THE DATA »
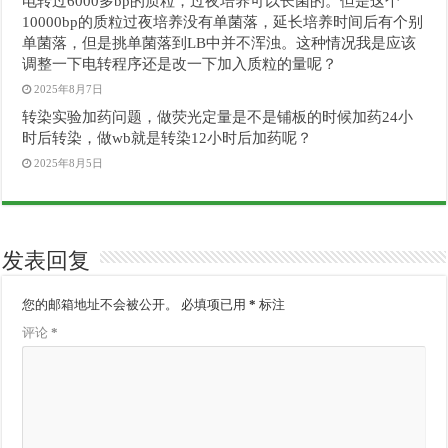
电转过6000多bp的质粒，过夜培养可以长菌的。但是这个
10000bp的质粒过夜培养没有单菌落，延长培养时间后有个别
单菌落，但是挑单菌落到LB中并不浑浊。这种情况我是应该
调整一下电转程序还是改一下加入质粒的量呢？
2025年8月7日
转染实验加药问题，做荧光定量是不是铺板的时候加药24小
时后转染，做wb就是转染12小时后加药呢？
2025年8月5日
发表回复
您的邮箱地址不会被公开。
必填项已用
*
标注
评论
*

TASK ITEM » Dropping every picture, restate the material word for word.

ANSWER FOR THIS EXERCISE »
电转过6000多bp的质粒，过夜培养可以长菌的。但是这个
10000bp的质粒过夜培养没有单菌落，延长培养时间后有个别
单菌落，但是挑单菌落到LB中并不浑浊。这种情况我是应该
调整一下电转程序还是改一下加入质粒的量呢？
2025年8月7日
转染实验加药问题，做荧光定量是不是铺板的时候加药24小
时后转染，做wb就是转染12小时后加药呢？
2025年8月5日
发表回复
您的邮箱地址不会被公开。
必填项已用
*
标注
评论
*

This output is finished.